Fast and Slow Pointers

Fast and Slow pointers is a coding pattern that uses two pointeers to traverse a data structure at different speeds, and is also known as the Hare and Tortoise algorithm. They are usually used with arrays and linked lists, and is a methodical approach I learned about in ENG EC330: Algorithms and Data Structures for Engineers as well as when solving Leetcode questions for interview preparation.

For tokenizing based on each individual parameter: While loop which utilized the fast pointer to move across the given buffer command-line input. While the fast pointer was not at the end of the buffer (noted by the pointer not equaling the null-terminator), go through the array until it encounters a non-space. This indicates a new arguement. Once this occurs, move the slow pointer to the same address. If the fast pointer is pointing to one of the special characters, it must be added to the token list and we move on from this special character. Because the tokenize function is dynamically filling in the tokens into the token_array, this meant I must dynamically allocate memory for each token, else I would lose the values once the tokenize function is exited. Thus, dynamically allocate memory into the token_array index of size 2 bytes, the first byte is the special character, and the second byte is the null terminator. I increment the fast pointer to the next address, and resynchronize the slow and fast pointer. Else, while the fast pointer is not pointing to a special character, space, or a null terminator, continue to increment it. This means that we are trying to get past an argument. Once this condition is broken, I use pointer arithmentic, to see if the difference between the fast pointer and slow pointer is greater than zero. If so, then I have successfully moved onto another argument that must be tokenized, and allocate the space in the token_array index, and calliong c strncpy() to copy the characters into the allocated space, and assigning a null terminator to the end, because it is more often a space or an adjacent special character. Then, resynchronize the slow pointer to the fast pointer, and increment the token_index.

This process goes through the entire loops until the fast pointer is pointing to a null terminator, in which it will do the last tokenization.

Parsing the Buffer

Because I had utilized fast and slow pointers for the tokenizer, it made me think of using struct in a fashion of a Linked List:

Linked List

To prepare myself a little bit more for the final deadline, I had to think of an idea for being able to free memory of processes, as well as running piped processes. This lead to the idea of a linked list, that can point to another command it is piped with. This way, I am able to go through each struct, use fork() and execvp(), and move onto the next one in the pipe.
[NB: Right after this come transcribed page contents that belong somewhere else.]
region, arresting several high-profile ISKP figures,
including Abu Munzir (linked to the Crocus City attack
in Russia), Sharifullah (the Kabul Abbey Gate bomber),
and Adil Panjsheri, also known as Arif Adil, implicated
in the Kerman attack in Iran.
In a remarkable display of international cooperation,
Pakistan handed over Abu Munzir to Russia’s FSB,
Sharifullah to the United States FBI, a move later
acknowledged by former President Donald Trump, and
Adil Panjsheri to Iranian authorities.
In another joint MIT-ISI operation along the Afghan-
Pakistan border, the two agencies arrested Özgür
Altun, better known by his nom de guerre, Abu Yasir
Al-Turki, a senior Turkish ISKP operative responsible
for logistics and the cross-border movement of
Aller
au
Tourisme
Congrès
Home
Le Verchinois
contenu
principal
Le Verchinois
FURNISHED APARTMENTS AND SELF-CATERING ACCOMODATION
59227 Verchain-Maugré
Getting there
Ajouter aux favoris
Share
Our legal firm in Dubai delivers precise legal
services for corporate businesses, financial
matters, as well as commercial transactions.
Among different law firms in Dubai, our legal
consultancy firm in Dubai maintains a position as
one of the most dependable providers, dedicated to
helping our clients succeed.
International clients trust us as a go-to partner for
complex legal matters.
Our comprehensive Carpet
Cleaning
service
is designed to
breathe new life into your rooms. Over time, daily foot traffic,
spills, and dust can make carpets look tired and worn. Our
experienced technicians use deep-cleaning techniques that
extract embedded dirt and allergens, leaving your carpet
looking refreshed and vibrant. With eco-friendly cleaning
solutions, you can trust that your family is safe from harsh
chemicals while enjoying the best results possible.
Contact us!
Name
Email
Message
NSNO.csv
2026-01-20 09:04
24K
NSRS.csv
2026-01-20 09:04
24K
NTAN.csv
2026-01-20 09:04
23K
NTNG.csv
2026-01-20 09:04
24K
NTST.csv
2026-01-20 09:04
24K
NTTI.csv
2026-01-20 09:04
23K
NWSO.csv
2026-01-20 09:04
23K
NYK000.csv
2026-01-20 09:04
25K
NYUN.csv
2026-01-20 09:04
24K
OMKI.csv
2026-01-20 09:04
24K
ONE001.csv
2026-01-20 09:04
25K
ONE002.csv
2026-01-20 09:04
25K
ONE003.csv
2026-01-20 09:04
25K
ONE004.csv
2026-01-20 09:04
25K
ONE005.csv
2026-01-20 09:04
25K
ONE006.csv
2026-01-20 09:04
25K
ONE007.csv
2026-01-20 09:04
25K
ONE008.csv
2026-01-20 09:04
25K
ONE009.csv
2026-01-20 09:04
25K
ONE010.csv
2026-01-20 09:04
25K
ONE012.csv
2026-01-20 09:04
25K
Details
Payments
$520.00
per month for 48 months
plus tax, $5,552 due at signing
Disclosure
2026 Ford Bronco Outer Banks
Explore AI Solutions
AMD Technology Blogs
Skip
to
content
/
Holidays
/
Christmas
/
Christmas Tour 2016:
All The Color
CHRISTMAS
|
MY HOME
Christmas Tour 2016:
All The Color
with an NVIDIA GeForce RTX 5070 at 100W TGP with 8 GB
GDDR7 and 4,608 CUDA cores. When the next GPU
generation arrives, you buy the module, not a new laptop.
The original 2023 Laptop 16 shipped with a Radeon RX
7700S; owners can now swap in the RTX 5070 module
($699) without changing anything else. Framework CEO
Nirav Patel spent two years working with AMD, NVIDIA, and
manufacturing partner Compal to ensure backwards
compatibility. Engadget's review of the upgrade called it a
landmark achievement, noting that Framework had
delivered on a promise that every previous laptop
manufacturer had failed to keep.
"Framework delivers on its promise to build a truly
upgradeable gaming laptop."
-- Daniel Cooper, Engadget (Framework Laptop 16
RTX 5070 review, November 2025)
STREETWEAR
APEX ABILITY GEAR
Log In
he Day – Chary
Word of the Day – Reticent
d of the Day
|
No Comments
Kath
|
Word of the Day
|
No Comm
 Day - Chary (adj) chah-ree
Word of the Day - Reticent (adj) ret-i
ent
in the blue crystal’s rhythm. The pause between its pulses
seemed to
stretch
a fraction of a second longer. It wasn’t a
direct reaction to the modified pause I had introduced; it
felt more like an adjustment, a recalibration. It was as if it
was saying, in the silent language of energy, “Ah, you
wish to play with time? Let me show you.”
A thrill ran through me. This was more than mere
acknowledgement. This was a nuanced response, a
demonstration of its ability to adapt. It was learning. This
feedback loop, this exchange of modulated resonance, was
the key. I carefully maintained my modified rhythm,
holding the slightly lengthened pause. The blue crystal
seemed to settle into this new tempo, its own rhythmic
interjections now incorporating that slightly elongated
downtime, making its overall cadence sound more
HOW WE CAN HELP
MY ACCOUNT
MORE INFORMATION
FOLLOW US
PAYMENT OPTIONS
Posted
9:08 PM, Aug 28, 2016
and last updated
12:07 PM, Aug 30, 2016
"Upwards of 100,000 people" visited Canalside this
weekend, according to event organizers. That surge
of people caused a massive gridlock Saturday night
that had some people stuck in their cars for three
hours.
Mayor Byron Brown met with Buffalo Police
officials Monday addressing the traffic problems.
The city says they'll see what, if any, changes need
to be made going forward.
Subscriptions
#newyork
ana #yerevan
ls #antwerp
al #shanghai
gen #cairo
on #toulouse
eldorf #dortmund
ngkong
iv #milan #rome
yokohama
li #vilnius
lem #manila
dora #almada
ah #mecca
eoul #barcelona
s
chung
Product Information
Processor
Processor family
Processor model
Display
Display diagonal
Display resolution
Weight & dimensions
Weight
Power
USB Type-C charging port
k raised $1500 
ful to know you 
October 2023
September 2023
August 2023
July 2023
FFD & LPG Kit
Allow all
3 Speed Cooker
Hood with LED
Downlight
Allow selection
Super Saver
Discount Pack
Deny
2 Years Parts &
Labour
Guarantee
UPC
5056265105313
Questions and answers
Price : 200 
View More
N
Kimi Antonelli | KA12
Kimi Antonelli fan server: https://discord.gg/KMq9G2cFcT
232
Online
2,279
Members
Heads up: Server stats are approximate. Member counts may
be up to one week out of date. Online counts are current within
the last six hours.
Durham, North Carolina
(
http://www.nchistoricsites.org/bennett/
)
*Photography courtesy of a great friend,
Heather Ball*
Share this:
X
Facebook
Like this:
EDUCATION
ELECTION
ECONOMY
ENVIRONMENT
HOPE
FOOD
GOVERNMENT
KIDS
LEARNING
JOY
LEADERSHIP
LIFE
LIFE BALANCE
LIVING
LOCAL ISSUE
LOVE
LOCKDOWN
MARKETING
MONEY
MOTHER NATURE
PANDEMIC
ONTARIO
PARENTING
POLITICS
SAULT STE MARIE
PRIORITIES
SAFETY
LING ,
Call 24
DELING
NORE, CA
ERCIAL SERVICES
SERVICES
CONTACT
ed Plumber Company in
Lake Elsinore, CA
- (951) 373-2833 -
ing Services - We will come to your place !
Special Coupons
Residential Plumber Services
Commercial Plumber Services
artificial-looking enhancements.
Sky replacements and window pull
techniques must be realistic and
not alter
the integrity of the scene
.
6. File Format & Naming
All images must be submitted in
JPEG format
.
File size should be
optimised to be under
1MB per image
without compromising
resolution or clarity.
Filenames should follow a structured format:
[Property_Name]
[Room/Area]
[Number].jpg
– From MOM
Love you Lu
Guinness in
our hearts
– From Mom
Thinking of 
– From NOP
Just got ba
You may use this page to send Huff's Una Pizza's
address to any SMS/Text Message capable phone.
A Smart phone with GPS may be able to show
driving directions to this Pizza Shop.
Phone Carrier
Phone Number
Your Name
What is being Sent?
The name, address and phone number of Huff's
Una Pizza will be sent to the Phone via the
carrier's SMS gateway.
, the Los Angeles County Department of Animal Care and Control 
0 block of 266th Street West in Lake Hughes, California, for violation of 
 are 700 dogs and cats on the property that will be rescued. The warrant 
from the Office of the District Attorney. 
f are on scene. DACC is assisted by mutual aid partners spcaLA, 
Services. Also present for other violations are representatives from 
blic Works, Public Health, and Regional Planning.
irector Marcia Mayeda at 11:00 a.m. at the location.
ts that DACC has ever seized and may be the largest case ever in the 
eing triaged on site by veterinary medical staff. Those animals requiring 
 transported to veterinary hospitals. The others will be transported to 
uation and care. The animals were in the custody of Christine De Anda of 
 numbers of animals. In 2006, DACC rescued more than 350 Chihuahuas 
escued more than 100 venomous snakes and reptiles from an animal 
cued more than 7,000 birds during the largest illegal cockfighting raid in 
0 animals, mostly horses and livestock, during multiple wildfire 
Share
To do this, I created the struct, c the_command, which has the following:

    char** arguments;

    int is_background;
    char* redirect_input;
    char* redirect_output;

    struct the_command* next_command;

With this, I had to separate the structs via piping, making sure to take the first word as the command and putting every single argument in the arguments of the structure.

Because we are only executing the first command for the the mini-deadline, I coded it such that it would always only run the first command's values with execvp. To print out each of the parsed commands, I initiated a while loop for the pointer to structs to not be null, and prinited out all of the commands on one line.

I found slight difficulty in allocating memory properly, but solved it with the man pages and by writing out simple examples by hand to figure out hwo much memory to allocate. As based on my test inputs, I was able to create a functional shell for the mini-deadline, but was not able to pass the autograder, to which a classamte suggesting using fflush for stdout after each print statement. This, along with fixing issues like:

  1. After adding my special character to the arguments, I had logic which accidentally put the special character in my array twice, resulting in wrong printing of the arguments
  2. using strlcpy on Bandit, but strlcpy was not recognized during compilation with c gcc -Werror -o myshell main.c parser.c. To fix this, I changed all strlcpy to strcpy, except for in one instance in which I knew the length to copy would always be 1 (special characters).